(Assignment):
Look through the material below and copy every line containing the word "половины".

++++ Data for processing ++++

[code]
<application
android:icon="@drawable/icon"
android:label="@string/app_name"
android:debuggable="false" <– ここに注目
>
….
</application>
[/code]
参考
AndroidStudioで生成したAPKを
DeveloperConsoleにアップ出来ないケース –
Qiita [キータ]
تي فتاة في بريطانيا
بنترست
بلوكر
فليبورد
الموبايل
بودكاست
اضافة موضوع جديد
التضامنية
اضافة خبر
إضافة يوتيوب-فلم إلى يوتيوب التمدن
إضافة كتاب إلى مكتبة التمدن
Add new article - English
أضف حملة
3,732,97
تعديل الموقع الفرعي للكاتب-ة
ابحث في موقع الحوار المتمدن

++++
++++ Data for processing ++++

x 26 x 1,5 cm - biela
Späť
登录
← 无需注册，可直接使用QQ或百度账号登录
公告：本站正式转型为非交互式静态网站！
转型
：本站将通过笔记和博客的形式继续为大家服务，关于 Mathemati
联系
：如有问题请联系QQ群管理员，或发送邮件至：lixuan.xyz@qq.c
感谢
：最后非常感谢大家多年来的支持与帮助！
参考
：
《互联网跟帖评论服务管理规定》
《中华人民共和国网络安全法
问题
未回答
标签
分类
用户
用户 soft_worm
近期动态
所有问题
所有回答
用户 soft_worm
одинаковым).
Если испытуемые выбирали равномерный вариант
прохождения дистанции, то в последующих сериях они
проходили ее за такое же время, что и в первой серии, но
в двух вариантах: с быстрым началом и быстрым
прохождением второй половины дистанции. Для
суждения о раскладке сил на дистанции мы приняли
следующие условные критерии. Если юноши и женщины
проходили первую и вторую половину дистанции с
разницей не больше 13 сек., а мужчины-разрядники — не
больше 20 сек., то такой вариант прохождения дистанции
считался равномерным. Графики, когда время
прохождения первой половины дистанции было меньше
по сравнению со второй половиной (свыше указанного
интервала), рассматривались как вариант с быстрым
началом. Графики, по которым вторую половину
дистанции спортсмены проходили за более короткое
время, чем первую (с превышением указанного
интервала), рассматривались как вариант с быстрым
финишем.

++++
++++ Data for processing ++++

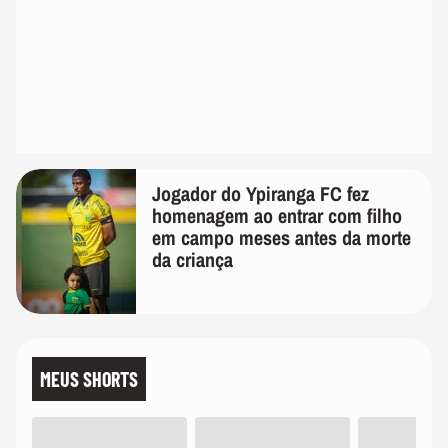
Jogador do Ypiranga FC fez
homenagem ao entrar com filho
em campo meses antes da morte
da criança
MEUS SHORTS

++++

(Exercise answer):
прохождением второй половины дистанции. Для
прохождения первой половины дистанции было меньше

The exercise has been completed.